Wide Sargasso Sea

Wide Sargasso Sea

1966 • 189 pages

Ratings111

Average rating3.4

15

One aspect of feminism involves knowing that you belong (or that you ought to belong), but having doors close to you because of your gender. Rhys interweaves weaves this theme through the short novel with the brutality, racism, and segregation of colonialism.

From this framework, Jean Rhys's colorful, hazy, and somewhat trippy prequel shows us the formative years of Antoinette Cosway (the woman gentle readers know as Bertha Rochester in Charlotte Bronte's “Jane Eyre”). We see a fragile young girl raised by a beautiful, but insensitive, mother in poverty on what was once a thriving plantation in the Caribbean. After losing her home, her son, and a pet parrot in a terrible fire, Antoinette's mother descends into madness fueled by “caretakers” who ply her with alcohol and appear to abuse her physically and sexually.

The specter of generational mental instability is hidden from the young man (unnamed, but most certainly Edward Rochester) Antoinette is suddenly married to. Although he finds her beautiful, he never tried to understand her. Instead he turns his back on her, behaving cruelly to her. Even before he takes her to England across the Sargasso Sea, away from the people and places she loves, he has imprisoned her mentally and emotionally.

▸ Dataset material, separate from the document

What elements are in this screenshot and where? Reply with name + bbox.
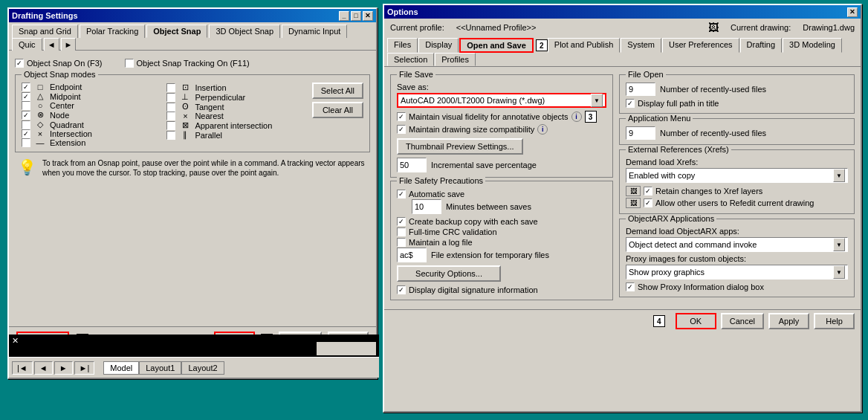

Would someone who has not read “Jane Eyre” enjoy or understand this book? It is quite possible! I've read “JE” at least 10 times and find this back story of a woman who is depicted in that novel as close to a wild animal absolutely fascinating. One can see how a mental break followed by the inability of people of that time to provide treatment could leave to the sad state we find Bertha Mason Rochester in.